A modo suo, Bernanke si ritiene un keynesiano. Ma un keynesiano sui generis, perché l’offerta di moneta della banca centrale da lui diretta è quasi esclusivamente limitata agli istituti bancari che operano nel circuito interbancario, mentre poco o niente arriva nell’economia reale, per stimolare la domanda o la produzione, o viene convogliata per gli investimenti pubblici. Inoltre ai tempi di Roosevelt i mercati internazionali erano ancora separati da un certo grado di protezionismo e gli effetti della politica monetaria di un paese non causavano squilibri all’esterno dei confini nazionali, come accade oggi nell’era della globalizzazione dei mercati finanziari. La politica monetaria di Roosevelt da questo punto di vista si trova quindi proprio agli antipodi rispetto a quella di Bernanke, malgrado lui continui a professarsi sfacciatamente un suo convinto sostenitore.

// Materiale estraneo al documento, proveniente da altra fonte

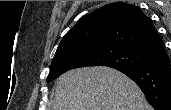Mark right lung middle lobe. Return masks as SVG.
<instances>
[{
  "label": "right lung middle lobe",
  "instance_id": "1",
  "mask_svg": "<svg viewBox=\"0 0 171 110\" xmlns=\"http://www.w3.org/2000/svg\"><path fill=\"white\" fill-rule=\"evenodd\" d=\"M150 60V55L122 46H84L54 56L47 82L64 72L85 66H108L115 69L138 67Z\"/></svg>",
  "mask_w": 171,
  "mask_h": 110
}]
</instances>
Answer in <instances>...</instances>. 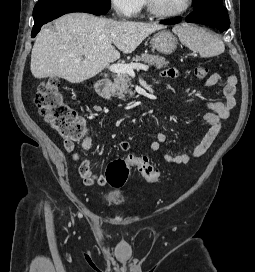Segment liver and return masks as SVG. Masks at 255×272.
Masks as SVG:
<instances>
[{
    "label": "liver",
    "mask_w": 255,
    "mask_h": 272,
    "mask_svg": "<svg viewBox=\"0 0 255 272\" xmlns=\"http://www.w3.org/2000/svg\"><path fill=\"white\" fill-rule=\"evenodd\" d=\"M163 28L156 23L116 21L87 13L63 15L54 28L45 27L37 35L31 73L38 79L59 77L81 83L119 59V51L132 53L148 35Z\"/></svg>",
    "instance_id": "6515ba94"
}]
</instances>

I fatti poi lo smentiscono clamorosamente perché, al momento del suo insediamento alla Fed nel 2005, Bernanke non pensava certo alla svalutazione come sbocco naturale alla crisi e la sue decisioni in ambito di politica monetaria furono molto diverse da quelle attuali: quando arrivò al suo orecchio il sentore di una possibile bolla speculativa sui mutui immobiliari, Bernanke cominciò disperatamente ad aumentare i tassi dei fed fund rate fino a superare la soglia del 5%, per mettere un freno alla domanda incessante di denaro fresco da investire da parte delle banche. Ma ormai era troppo tardi, la bolla era già scoppiata e Bernanke dovette cambiare repentinamente politica monetaria per impedire che quelle stesse banche fallissero e tutto il delicato sistema finanziario costruito intorno alla Federal Reserve andasse in frantumi (guarda il grafico sotto, in cui si vede bene l’evoluzione delle manovre di Bernanke sul tasso ufficiale di riferimento dal 2005 in poi).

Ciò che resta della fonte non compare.